De man stond over de computer gebogen. Zijn gezicht was slechts enkele centimeters van het scherm verwijderd en zijn vingers hamerden zo hard op de toetsen dat ze wel een rij kleine drilboortjes leken. Het aftandse, oude toetsenbord leek elk ogenblik te kunnen bezwijken onder het niet aflatende gehamer. Watervlug, te snel om met het blote oog te kunnen volgen, stroomden de digitale beelden over het scherm. Buiten was het pikdonker en aan het plafond brandde een zwak lampje dat de man wat licht gaf bij zijn werk. Hoewel het in de kamer niet warmer was dan een graad of twintig, stonden er dikke zweetdruppels op zijn gezicht. Toen de zoute vloeistof onder zijn brilleglazen terechtkwam en in zijn toch al pijnlijke, bloeddoorlopen ogen liep, veegde hij het zweet snel van zijn voorhoofd.
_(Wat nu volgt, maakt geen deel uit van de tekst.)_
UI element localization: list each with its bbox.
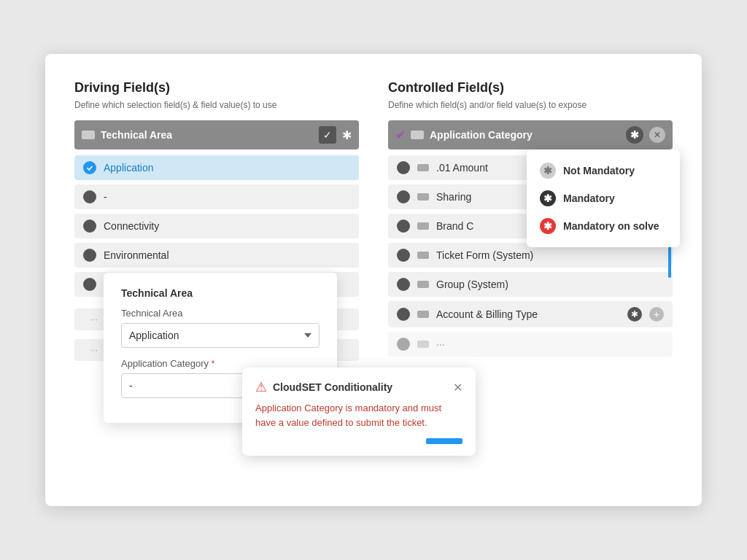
controlled-field-label: Application Category	[430, 129, 533, 141]
dot	[397, 249, 410, 262]
mandatory-option[interactable]: ✱ Mandatory	[527, 184, 680, 212]
main-card: Driving Field(s) Define which selection …	[45, 54, 702, 506]
item-label: -	[104, 191, 107, 203]
not-mandatory-label: Not Mandatory	[563, 165, 635, 176]
form-popup-title: Technical Area	[121, 287, 320, 299]
item-add-button[interactable]: +	[649, 307, 664, 322]
dot	[397, 219, 410, 233]
driving-field-header: Technical Area ✓ ✱	[74, 120, 359, 149]
dot	[397, 278, 410, 291]
progress-bar	[426, 438, 462, 444]
purple-check-icon: ✔	[395, 128, 405, 142]
list-item[interactable]: Connectivity	[74, 214, 359, 238]
controlled-column: Controlled Field(s) Define which field(s…	[388, 80, 673, 361]
item-icon	[417, 281, 429, 288]
controlled-title: Controlled Field(s)	[388, 80, 673, 96]
item-icon	[417, 193, 429, 201]
item-icon	[417, 164, 429, 171]
error-icon: ⚠	[255, 379, 267, 395]
required-indicator: *	[212, 358, 215, 369]
item-icon	[417, 311, 429, 318]
tooltip-close-button[interactable]: ✕	[453, 381, 462, 394]
item-label: Sharing	[436, 191, 471, 203]
mandatory-label: Mandatory	[563, 192, 615, 204]
dot	[397, 190, 410, 203]
driving-subtitle: Define which selection field(s) & field …	[74, 100, 359, 110]
technical-area-select[interactable]: Application - Connectivity Environmental…	[121, 323, 320, 348]
item-icon	[417, 222, 429, 230]
dot	[397, 338, 410, 351]
item-label: ···	[436, 338, 445, 350]
list-item[interactable]: -	[74, 184, 359, 209]
controlled-close-button[interactable]: ✕	[649, 127, 665, 143]
controlled-field-icon	[411, 131, 424, 139]
controlled-subtitle: Define which field(s) and/or field value…	[388, 100, 673, 110]
mandatory-on-solve-option[interactable]: ✱ Mandatory on solve	[527, 212, 680, 240]
item-star-icon: ✱	[627, 307, 642, 322]
item-label: Brand C	[436, 220, 473, 232]
driving-star-button[interactable]: ✱	[342, 128, 352, 142]
item-label: Ticket Form (System)	[436, 249, 533, 261]
dot	[83, 190, 96, 203]
mandatory-on-solve-label: Mandatory on solve	[563, 220, 659, 232]
item-label: Connectivity	[104, 220, 159, 232]
controlled-field-header: ✔ Application Category ✱ ✕ ✱ Not Mandato…	[388, 120, 673, 149]
list-item-partial: ···	[388, 332, 673, 357]
driving-field-label: Technical Area	[101, 129, 172, 141]
dot	[397, 161, 410, 174]
tooltip-header: ⚠ CloudSET Conditionality ✕	[255, 379, 462, 395]
item-label: Group (System)	[436, 279, 508, 290]
dot	[83, 278, 96, 291]
list-item[interactable]: Application	[74, 155, 359, 180]
driving-check-button[interactable]: ✓	[319, 126, 336, 144]
dot	[397, 308, 410, 321]
not-mandatory-option[interactable]: ✱ Not Mandatory	[527, 157, 680, 184]
list-item: Group (System)	[388, 272, 673, 297]
mandatory-dropdown: ✱ Not Mandatory ✱ Mandatory ✱ Mandatory …	[527, 149, 680, 247]
driving-title: Driving Field(s)	[74, 80, 359, 96]
mandatory-on-solve-icon: ✱	[540, 218, 556, 234]
mandatory-icon: ✱	[540, 190, 556, 206]
item-icon	[417, 341, 429, 348]
mandatory-star-button[interactable]: ✱	[626, 126, 643, 144]
item-label: .01 Amount	[436, 162, 488, 174]
tooltip-message: Application Category is mandatory and mu…	[255, 401, 462, 429]
dot	[83, 219, 96, 233]
item-label: Environmental	[104, 249, 169, 261]
list-item: Account & Billing Type ✱ +	[388, 301, 673, 327]
driving-field-icon	[82, 131, 95, 139]
item-icon	[417, 252, 429, 259]
cloudset-tooltip: ⚠ CloudSET Conditionality ✕ Application …	[242, 368, 476, 456]
list-item[interactable]: Environmental	[74, 243, 359, 268]
not-mandatory-icon: ✱	[540, 163, 556, 179]
form-field1-label: Technical Area	[121, 308, 320, 319]
item-label: Application	[104, 162, 154, 174]
dot-active	[83, 161, 96, 174]
item-label: Account & Billing Type	[436, 308, 538, 320]
tooltip-title: CloudSET Conditionality	[273, 381, 447, 393]
dot	[83, 249, 96, 262]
Hij had de mouwen van zijn overhemd opgerold en zijn das bungelde los om zijn nek.
Hij was zo verdiept in zijn werk dat hij niet opmerkte dat de deur achter hem langzaam openging. Ook de drie paar voeten die nu de kamer binnen stapten en over het dikke tapijt naar hem toe liepen, hoorde hij niet. De indringers bewogen zich zonder haast; kennelijk vervulde hun grotere aantal hen met een overweldigend zelfvertrouwen.
Uiteindelijk draaide de man aan de computer zich echter toch om. Zijn armen en benen begonnen onbeheersbaar te trillen, alsof hij had voorzien wat er nu stond te gebeuren.
Hij zou zelfs niet de kans krijgen om te gillen.
Onmiddellijk nadat alle drie de trekkers tegelijkertijd werden overgehaald en de slagpinnen op de patronen klapten, gaven de pistolen één oorverdovende knal.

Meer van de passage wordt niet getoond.